A large deflection and high payload flexure-based parallel manipulator for UV nanoimprint lithography: Part I. Modeling and analyses

• A new flexure-based parallel manipulator that delivers θx–θy–Z motion.
• A new generic theoretical model for analyzing the deflection stiffness of any form of flexure configuration.
• Comparisons of theoretical predictions via different types of theoretical models on the stiffness characteristics of various types of compliant joint modules.
• New theoretical model provides accurate predictions on the deflection stiffness of the proposed compliant joint modules.

This paper presents a flexure-based parallel manipulator (FPM) that delivers nanometric co-planar alignment and direct-force imprinting capabilities to automate an ultra-violet nanoimprint lithography (UV-NIL) process. The FPM is articulated from a novel 3-legged prismatic-prismatic-spherical (3PPS) parallel-kinematic configuration to deliver a θx–θy–Z motion.
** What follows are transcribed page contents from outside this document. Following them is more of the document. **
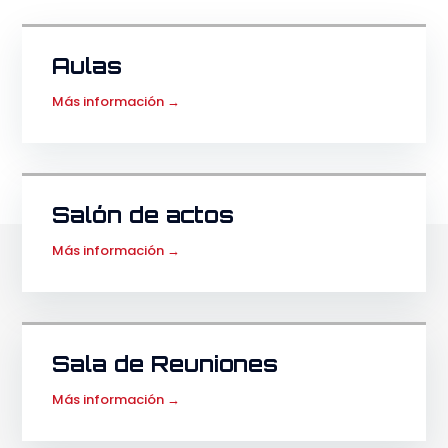
Aulas
Más información →
Salón de actos
Más información →
Sala de Reuniones
Más información →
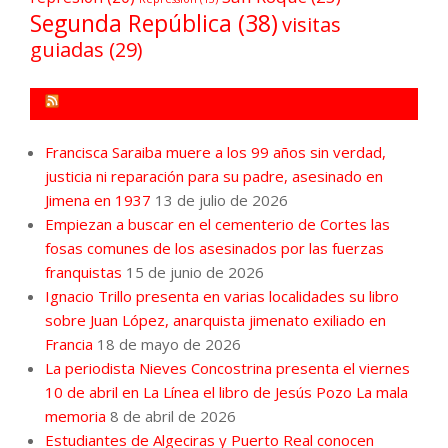
Segunda República
(38)
visitas
guiadas
(29)
FORO POR LA MEMORIA CAMPO DE GIBRALTAR
Francisca Saraiba muere a los 99 años sin verdad,
justicia ni reparación para su padre, asesinado en
Jimena en 1937
13 de julio de 2026
Empiezan a buscar en el cementerio de Cortes las
fosas comunes de los asesinados por las fuerzas
franquistas
15 de junio de 2026
Ignacio Trillo presenta en varias localidades su libro
sobre Juan López, anarquista jimenato exiliado en
Francia
18 de mayo de 2026
La periodista Nieves Concostrina presenta el viernes
10 de abril en La Línea el libro de Jesús Pozo La mala
memoria
8 de abril de 2026
Estudiantes de Algeciras y Puerto Real conocen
The developed FPM achieves a positioning and orientation resolution of ±10 nm and 0 . 05″ respectively, and a continuous output force of 150 N/Amp throughout a large workspace of 5°×5°×5 mm. Part I mainly focuses on a new theoretical model that is used to analyze the stiffness characteristics of the compliant joint modules that formed the FPM, and experimental evaluations of each compliant joint module. Part II presents the stiffness modeling of the FPM, the performance evaluations of the developed prototype, and the preliminary results of the UV-NIL process.